Extracted page text data
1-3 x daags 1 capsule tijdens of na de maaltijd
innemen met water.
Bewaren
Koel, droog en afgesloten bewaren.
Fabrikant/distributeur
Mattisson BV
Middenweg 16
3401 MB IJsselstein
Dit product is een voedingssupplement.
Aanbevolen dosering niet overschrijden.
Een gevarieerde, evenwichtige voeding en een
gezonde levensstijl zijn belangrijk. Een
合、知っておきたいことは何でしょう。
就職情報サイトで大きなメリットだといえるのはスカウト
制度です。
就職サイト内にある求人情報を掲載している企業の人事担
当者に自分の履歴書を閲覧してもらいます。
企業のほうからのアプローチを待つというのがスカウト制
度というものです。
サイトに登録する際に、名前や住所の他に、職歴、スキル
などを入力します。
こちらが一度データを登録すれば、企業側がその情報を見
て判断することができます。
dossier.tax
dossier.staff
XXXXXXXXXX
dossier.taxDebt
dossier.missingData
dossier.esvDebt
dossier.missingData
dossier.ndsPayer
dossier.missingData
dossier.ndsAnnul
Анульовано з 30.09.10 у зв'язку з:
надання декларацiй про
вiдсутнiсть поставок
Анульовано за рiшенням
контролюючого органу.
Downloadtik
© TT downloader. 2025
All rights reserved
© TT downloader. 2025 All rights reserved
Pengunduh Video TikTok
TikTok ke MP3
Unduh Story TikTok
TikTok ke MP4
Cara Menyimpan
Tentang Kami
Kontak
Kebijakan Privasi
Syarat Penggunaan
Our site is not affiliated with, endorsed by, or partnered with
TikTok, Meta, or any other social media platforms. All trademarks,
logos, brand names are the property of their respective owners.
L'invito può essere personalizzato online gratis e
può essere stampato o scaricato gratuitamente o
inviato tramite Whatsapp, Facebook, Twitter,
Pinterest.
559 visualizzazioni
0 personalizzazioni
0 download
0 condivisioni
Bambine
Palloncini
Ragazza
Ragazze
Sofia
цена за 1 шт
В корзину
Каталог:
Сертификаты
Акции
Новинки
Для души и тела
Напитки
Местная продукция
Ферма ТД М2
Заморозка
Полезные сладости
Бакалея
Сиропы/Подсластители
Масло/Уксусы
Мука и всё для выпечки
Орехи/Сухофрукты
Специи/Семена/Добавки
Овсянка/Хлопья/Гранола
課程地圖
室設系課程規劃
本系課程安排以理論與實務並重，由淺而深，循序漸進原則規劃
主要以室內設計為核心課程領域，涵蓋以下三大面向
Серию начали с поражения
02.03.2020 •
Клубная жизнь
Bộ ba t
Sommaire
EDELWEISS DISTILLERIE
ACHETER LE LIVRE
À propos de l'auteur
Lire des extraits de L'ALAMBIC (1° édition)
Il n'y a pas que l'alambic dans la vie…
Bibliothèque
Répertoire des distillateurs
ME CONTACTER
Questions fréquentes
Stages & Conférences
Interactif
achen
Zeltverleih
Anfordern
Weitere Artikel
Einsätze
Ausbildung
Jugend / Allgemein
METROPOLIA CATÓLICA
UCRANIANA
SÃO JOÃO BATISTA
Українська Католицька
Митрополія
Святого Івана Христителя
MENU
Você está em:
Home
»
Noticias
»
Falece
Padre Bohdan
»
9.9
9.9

**EXERCISE REQUIREMENTS:** Which lines above contain the word "essere"? Copy all of them.

**YOUR SOLUTION:**
L'invito può essere personalizzato online gratis e
può essere stampato o scaricato gratuitamente o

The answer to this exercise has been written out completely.